Навещают меня и ученики нашего класса, хотя и не догадываются об истинной причине моей болезни. Они думают, что я участвовал в потасовке с беспризорниками, геройски дрался. Эту историю для них придумала Лариса. И они жалеют меня. Жалеют, что меня не было на выпускном вечере, что я не получил аттестата в такой торжественной обстановке, что я не фотографировался со всем классом. Конечно, все это очень обидно. Но занятия окончились, школа закрыта на ремонт, и теперь каждый занят хлопотами, куда подать заявление: в семи- или в девятилетку?
Заходят и справляются о моем здоровье и взрослые. У нас в комнате перебывали многие из наших соседей. И в первую очередь, конечно, Люся с мужем. Еще недавно они так навещали мою мать. Удивительный у нас двор! В нем так много добрых и отзывчивых людей. И самых разных национальностей! Весь алфавит, от «А» до «Я», как любила говорить Парижанка.
Заходит ко мне и Нерсес Сумбатович. В последнее время он редко появляется на балконе. Соседи говорят, что он придумал необыкновенную вывеску для своей распивочной: снял «Поплавок» и взамен повесил… «Нэ заходи». Вы слышали что-нибудь подобное? И еще говорят, что народ теперь валом повалил к нему. А началось все с того, что из «Старой Европы» вышли трое сильно выпивших моряков, увидели поразившую их вывеску и стали ломиться в закрытые двери распивочной. Собралась толпа. Только после того, как моряки перебили все стекла, Нерсес Сумбатович открыл дверь, и с тех пор она ни на минуту не закрывается.
Мы встречаем Нерсеса Сумбатовича не без интереса и любопытства.
— Страдальцу за мировой пролетариат! — этими словами приветствует он меня, положив на табуретку кулек со сладостями. Вздыхает, качает головой: — Ах, Гарегин, Гарегин! Ведь мог же кое-чему поучиться у меня, а вот не захотел, пошел сомнительной дорогой.
Лариса фыркает:
— Поучиться! Знаем, чему вы можете научить.
Он добродушно раскланивается перед нею:
— Только уму-разуму, злая ведьма! Никто не скажет, что Нерсес Сумбатович дурак дураком…
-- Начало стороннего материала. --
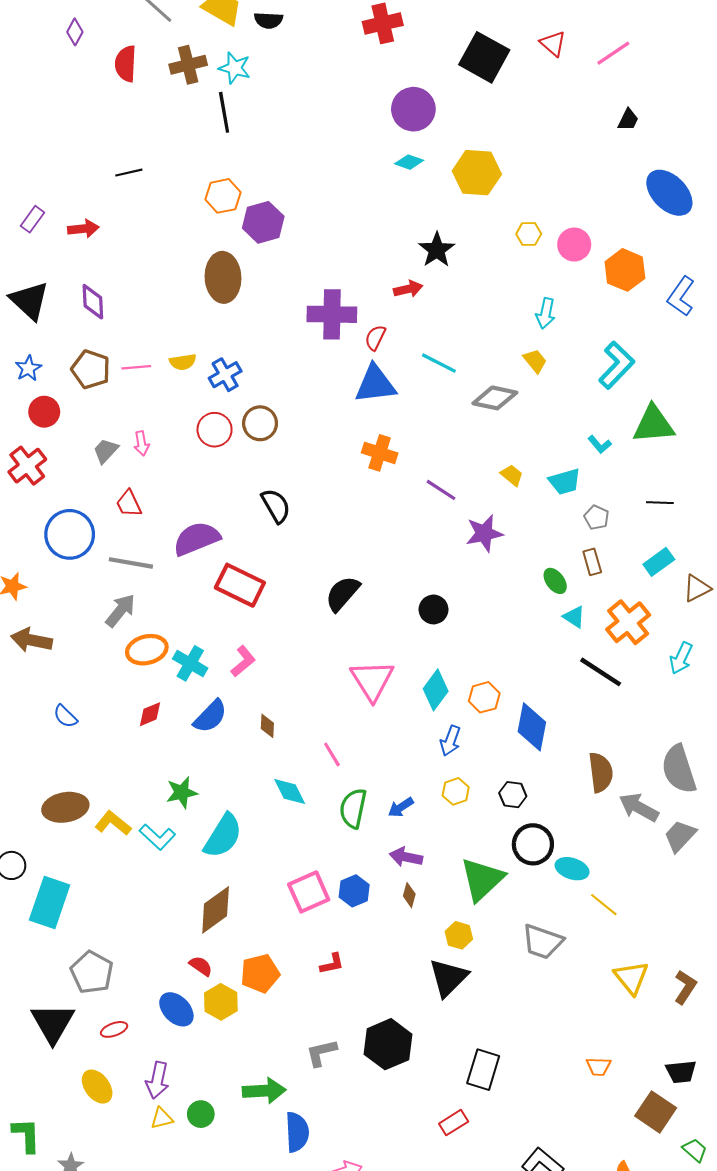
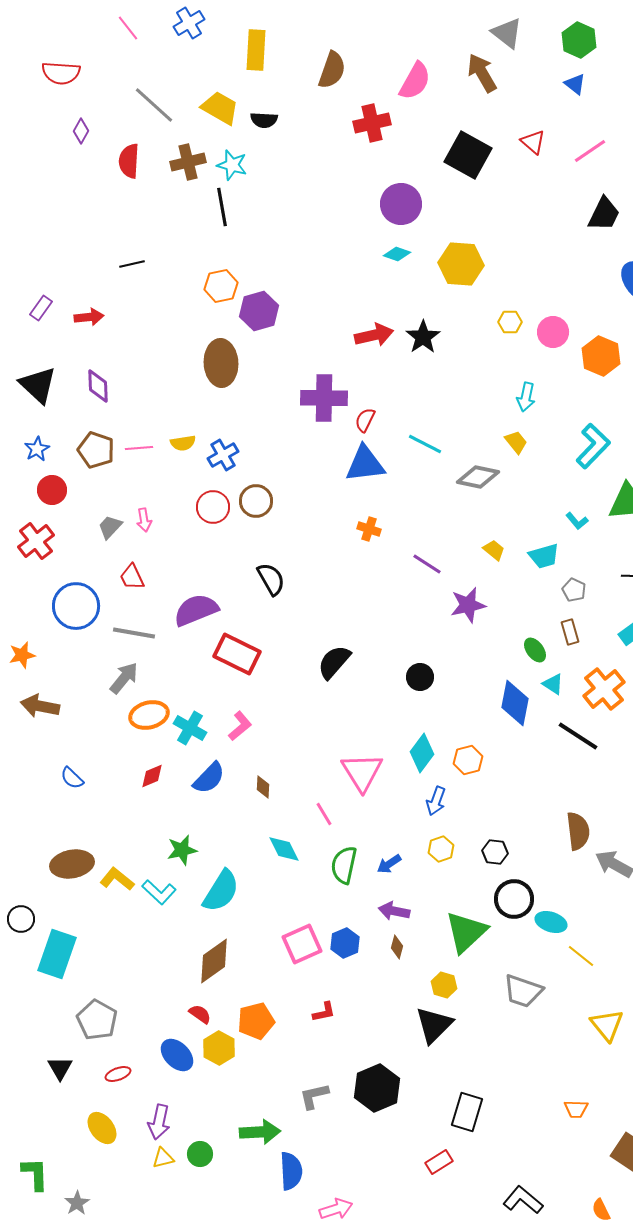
black trapezoid: (628, 120) -> (604, 214), size x1.6
red arrow: (408, 289) -> (374, 335), moved, size x1.4
orange cross: (380, 453) -> (369, 529), size x0.7
pink triangle: (372, 680) -> (362, 772), moved
blue diamond: (532, 727) -> (515, 703), moved
black triangle: (53, 1023) -> (60, 1068), size x0.6

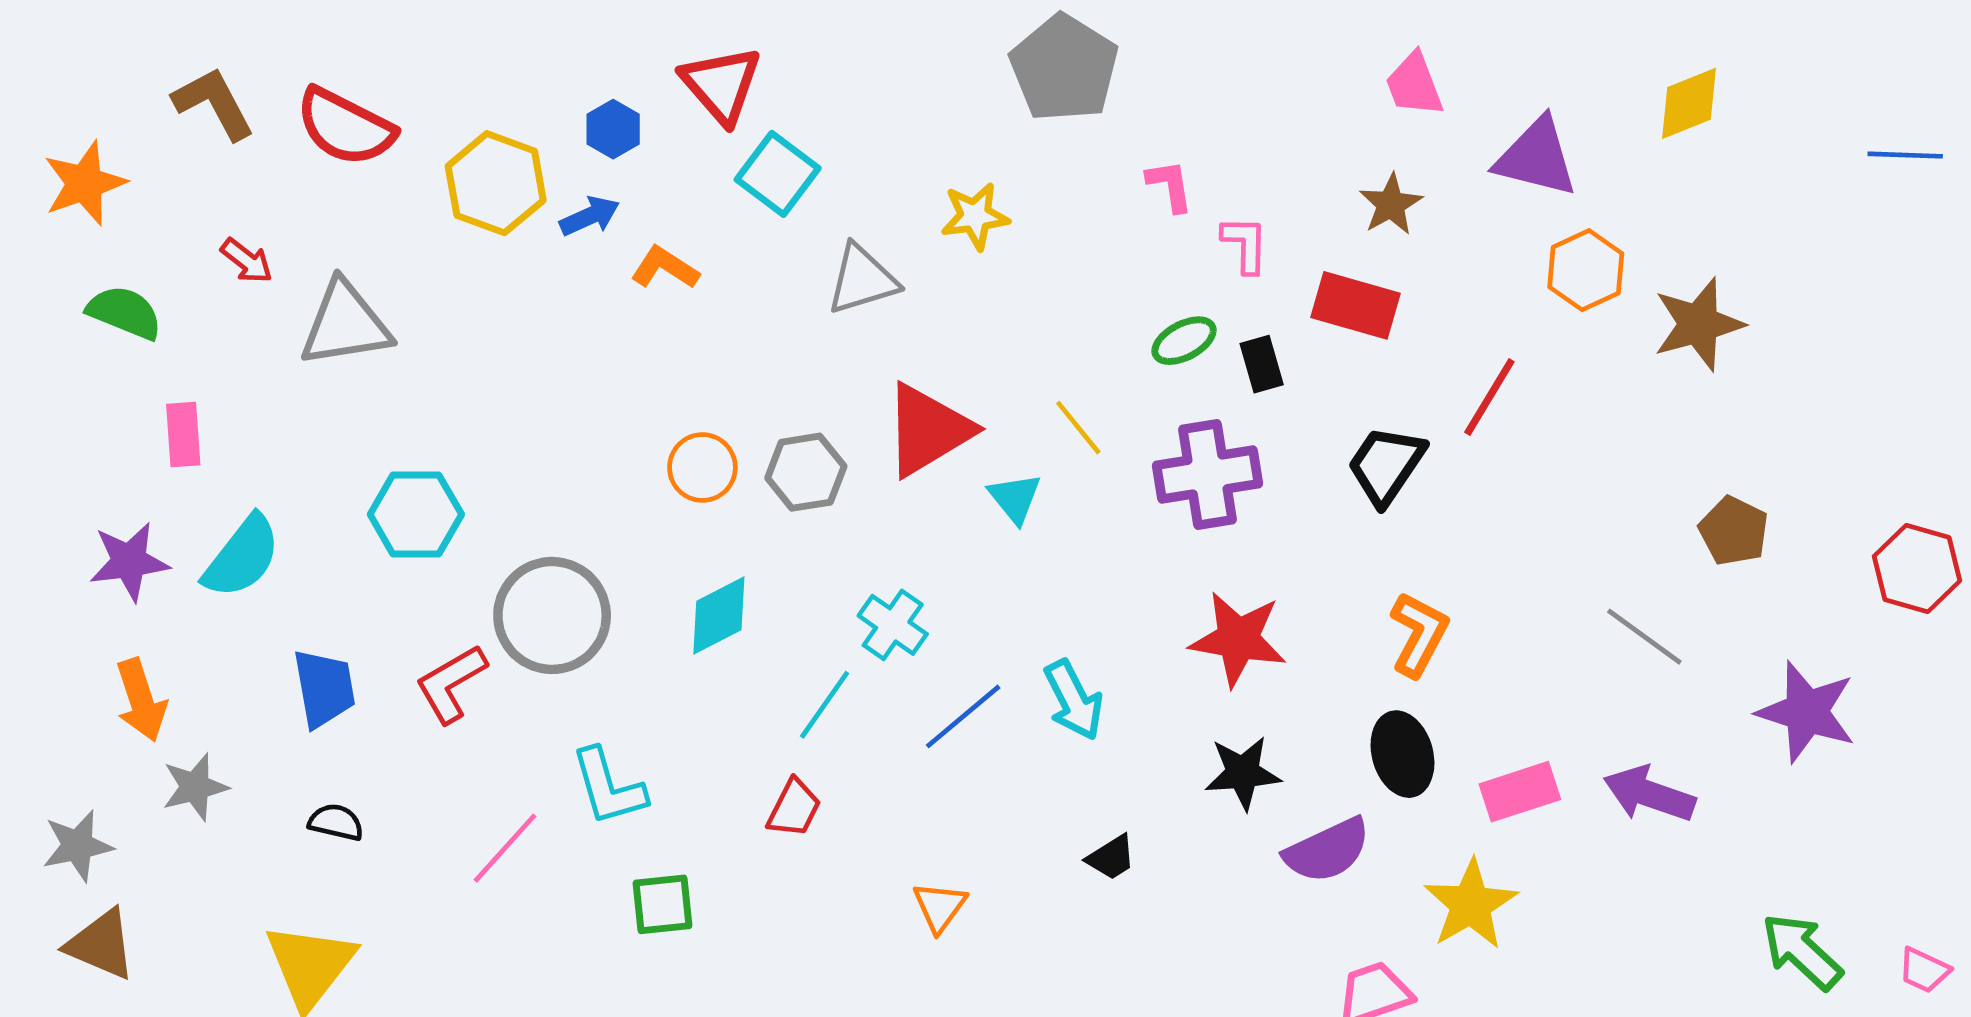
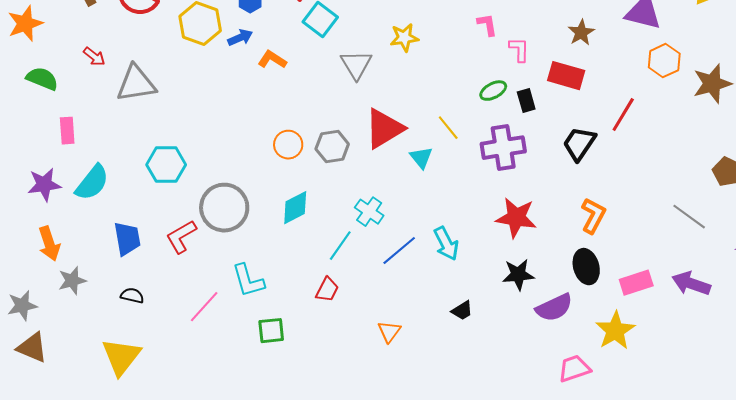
gray triangle: (862, 280) -> (356, 65), turned -44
— А тогда почему у вас висит неграмотная вывеска? — вдруг выпаливает Топорик. — Почему «Нэ заходи», когда надо «Не заходи»? И что это за такая смешная вывеска?
Нерсес Сумбатович снисходительно смеется.
— Это уже область психологии, мой дорогой, но глупый мальчик. В этом оборотном «э» и заключается весь фокус. Напиши я вывеску правильно, ко мне никто бы не зашел. Каждый о ней мог подумать что ему угодно. А так — названьице с акцентиком, задевает сознание выпившего человека. Откуда бы он ни шел — из «Старой Европы», из «Новой Европы», из соседних духанов, — обязательно наткнется на мою вывеску. И она его остановит. Только она, и никакая другая! И дух противоречия обязательно заставит зайти ко мне. А зашел бы он на вывеску «Заходи, пожалуйста»? Нет, все говорят: заходи! Вот тут-то я подхожу к понятию инициативы. Она может быть изобретательной и… глупой. Да, да, глупой! К чему привела, скажем, инициатива Гарегина? — обращается он почему-то к Ларисе. — Его чуть не убили хулиганы. А к чему моя — всем хорошо известно, хотя многие думали: «Каюк Нерсесу Сумбатовичу, покончили с одним нэпманом!» Что — не так ли?
Лариса тянет:
— Ну, у Гарегина особый случай, и вы об этом знаете не хуже нас.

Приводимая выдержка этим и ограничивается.